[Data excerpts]
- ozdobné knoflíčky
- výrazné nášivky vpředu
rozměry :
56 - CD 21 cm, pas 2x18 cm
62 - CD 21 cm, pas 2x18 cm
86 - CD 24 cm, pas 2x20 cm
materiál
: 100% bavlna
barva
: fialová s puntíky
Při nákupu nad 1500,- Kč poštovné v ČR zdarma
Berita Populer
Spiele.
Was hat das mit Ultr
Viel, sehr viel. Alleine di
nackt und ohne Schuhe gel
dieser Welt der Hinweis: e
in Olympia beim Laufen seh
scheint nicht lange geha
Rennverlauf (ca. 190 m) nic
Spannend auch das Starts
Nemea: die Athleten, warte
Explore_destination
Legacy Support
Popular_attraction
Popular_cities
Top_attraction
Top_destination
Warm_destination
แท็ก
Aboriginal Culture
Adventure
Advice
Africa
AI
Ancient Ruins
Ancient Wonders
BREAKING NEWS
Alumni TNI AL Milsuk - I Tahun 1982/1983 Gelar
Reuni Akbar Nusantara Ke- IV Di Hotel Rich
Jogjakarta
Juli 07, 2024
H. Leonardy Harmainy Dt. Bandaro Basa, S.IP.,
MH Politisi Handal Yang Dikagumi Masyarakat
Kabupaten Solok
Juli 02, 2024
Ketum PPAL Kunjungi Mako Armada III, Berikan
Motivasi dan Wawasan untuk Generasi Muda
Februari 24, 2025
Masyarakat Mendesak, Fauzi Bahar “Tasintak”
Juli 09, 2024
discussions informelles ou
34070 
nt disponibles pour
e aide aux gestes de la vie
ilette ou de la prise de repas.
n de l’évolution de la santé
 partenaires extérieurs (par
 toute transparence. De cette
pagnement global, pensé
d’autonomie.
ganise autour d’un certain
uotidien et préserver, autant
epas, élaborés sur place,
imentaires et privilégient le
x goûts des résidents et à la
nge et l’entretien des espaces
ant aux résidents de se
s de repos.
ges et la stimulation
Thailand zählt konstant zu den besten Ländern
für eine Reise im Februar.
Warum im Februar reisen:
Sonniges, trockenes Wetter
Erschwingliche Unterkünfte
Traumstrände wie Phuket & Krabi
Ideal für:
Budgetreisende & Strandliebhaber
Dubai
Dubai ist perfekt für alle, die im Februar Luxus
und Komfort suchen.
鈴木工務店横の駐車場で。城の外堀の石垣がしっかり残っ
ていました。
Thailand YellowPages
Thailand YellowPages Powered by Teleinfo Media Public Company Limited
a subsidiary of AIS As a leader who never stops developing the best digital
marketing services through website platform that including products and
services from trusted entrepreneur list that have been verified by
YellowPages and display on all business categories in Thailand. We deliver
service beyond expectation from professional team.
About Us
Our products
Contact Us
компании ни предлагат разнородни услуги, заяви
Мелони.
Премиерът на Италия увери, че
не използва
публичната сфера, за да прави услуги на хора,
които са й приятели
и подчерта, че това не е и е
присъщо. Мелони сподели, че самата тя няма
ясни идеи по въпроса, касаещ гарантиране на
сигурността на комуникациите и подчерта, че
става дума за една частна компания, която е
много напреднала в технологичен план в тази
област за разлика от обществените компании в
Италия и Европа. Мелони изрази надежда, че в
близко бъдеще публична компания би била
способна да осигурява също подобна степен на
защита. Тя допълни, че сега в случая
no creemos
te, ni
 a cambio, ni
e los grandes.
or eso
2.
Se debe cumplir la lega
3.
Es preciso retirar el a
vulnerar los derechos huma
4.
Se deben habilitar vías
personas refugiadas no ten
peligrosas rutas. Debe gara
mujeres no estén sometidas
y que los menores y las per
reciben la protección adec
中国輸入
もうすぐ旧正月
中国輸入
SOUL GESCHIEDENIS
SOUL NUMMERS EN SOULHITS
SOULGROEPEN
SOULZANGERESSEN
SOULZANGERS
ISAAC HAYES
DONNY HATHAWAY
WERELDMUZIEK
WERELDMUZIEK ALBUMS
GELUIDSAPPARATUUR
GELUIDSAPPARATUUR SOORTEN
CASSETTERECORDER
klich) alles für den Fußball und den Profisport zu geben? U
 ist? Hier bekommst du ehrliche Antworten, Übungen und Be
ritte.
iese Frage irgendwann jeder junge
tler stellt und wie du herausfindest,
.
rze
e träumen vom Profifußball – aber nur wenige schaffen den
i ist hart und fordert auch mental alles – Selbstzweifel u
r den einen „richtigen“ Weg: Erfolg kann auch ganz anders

• ACTION ITEM:
Full repetition needed. Write out every entry above exactly as given.

• ANSWER BELOW:
- ozdobné knoflíčky
- výrazné nášivky vpředu
rozměry :
56 - CD 21 cm, pas 2x18 cm
62 - CD 21 cm, pas 2x18 cm
86 - CD 24 cm, pas 2x20 cm
materiál
: 100% bavlna
barva
: fialová s puntíky
Při nákupu nad 1500,- Kč poštovné v ČR zdarma
Berita Populer
Spiele.
Was hat das mit Ultr
Viel, sehr viel. Alleine di
nackt und ohne Schuhe gel
dieser Welt der Hinweis: e
in Olympia beim Laufen seh
scheint nicht lange geha
Rennverlauf (ca. 190 m) nic
Spannend auch das Starts
Nemea: die Athleten, warte
Explore_destination
Legacy Support
Popular_attraction
Popular_cities
Top_attraction
Top_destination
Warm_destination
แท็ก
Aboriginal Culture
Adventure
Advice
Africa
AI
Ancient Ruins
Ancient Wonders
BREAKING NEWS
Alumni TNI AL Milsuk - I Tahun 1982/1983 Gelar
Reuni Akbar Nusantara Ke- IV Di Hotel Rich
Jogjakarta
Juli 07, 2024
H. Leonardy Harmainy Dt. Bandaro Basa, S.IP.,
MH Politisi Handal Yang Dikagumi Masyarakat
Kabupaten Solok
Juli 02, 2024
Ketum PPAL Kunjungi Mako Armada III, Berikan
Motivasi dan Wawasan untuk Generasi Muda
Februari 24, 2025
Masyarakat Mendesak, Fauzi Bahar “Tasintak”
Juli 09, 2024
discussions informelles ou
34070 
nt disponibles pour
e aide aux gestes de la vie
ilette ou de la prise de repas.
n de l’évolution de la santé
 partenaires extérieurs (par
 toute transparence. De cette
pagnement global, pensé
d’autonomie.
ganise autour d’un certain
uotidien et préserver, autant
epas, élaborés sur place,
imentaires et privilégient le
x goûts des résidents et à la
nge et l’entretien des espaces
ant aux résidents de se
s de repos.
ges et la stimulation
Thailand zählt konstant zu den besten Ländern
für eine Reise im Februar.
Warum im Februar reisen:
Sonniges, trockenes Wetter
Erschwingliche Unterkünfte
Traumstrände wie Phuket & Krabi
Ideal für:
Budgetreisende & Strandliebhaber
Dubai
Dubai ist perfekt für alle, die im Februar Luxus
und Komfort suchen.
鈴木工務店横の駐車場で。城の外堀の石垣がしっかり残っ
ていました。
Thailand YellowPages
Thailand YellowPages Powered by Teleinfo Media Public Company Limited
a subsidiary of AIS As a leader who never stops developing the best digital
marketing services through website platform that including products and
services from trusted entrepreneur list that have been verified by
YellowPages and display on all business categories in Thailand. We deliver
service beyond expectation from professional team.
About Us
Our products
Contact Us
компании ни предлагат разнородни услуги, заяви
Мелони.
Премиерът на Италия увери, че
не използва
публичната сфера, за да прави услуги на хора,
които са й приятели
и подчерта, че това не е и е
присъщо. Мелони сподели, че самата тя няма
ясни идеи по въпроса, касаещ гарантиране на
сигурността на комуникациите и подчерта, че
става дума за една частна компания, която е
много напреднала в технологичен план в тази
област за разлика от обществените компании в
Италия и Европа. Мелони изрази надежда, че в
близко бъдеще публична компания би била
способна да осигурява също подобна степен на
защита. Тя допълни, че сега в случая
no creemos
te, ni
 a cambio, ni
e los grandes.
or eso
2.
Se debe cumplir la lega
3.
Es preciso retirar el a
vulnerar los derechos huma
4.
Se deben habilitar vías
personas refugiadas no ten
peligrosas rutas. Debe gara
mujeres no estén sometidas
y que los menores y las per
reciben la protección adec
中国輸入
もうすぐ旧正月
中国輸入
SOUL GESCHIEDENIS
SOUL NUMMERS EN SOULHITS
SOULGROEPEN
SOULZANGERESSEN
SOULZANGERS
ISAAC HAYES
DONNY HATHAWAY
WERELDMUZIEK
WERELDMUZIEK ALBUMS
GELUIDSAPPARATUUR
GELUIDSAPPARATUUR SOORTEN
CASSETTERECORDER
klich) alles für den Fußball und den Profisport zu geben? U
 ist? Hier bekommst du ehrliche Antworten, Übungen und Be
ritte.
iese Frage irgendwann jeder junge
tler stellt und wie du herausfindest,
.
rze
e träumen vom Profifußball – aber nur wenige schaffen den
i ist hart und fordert auch mental alles – Selbstzweifel u
r den einen „richtigen“ Weg: Erfolg kann auch ganz anders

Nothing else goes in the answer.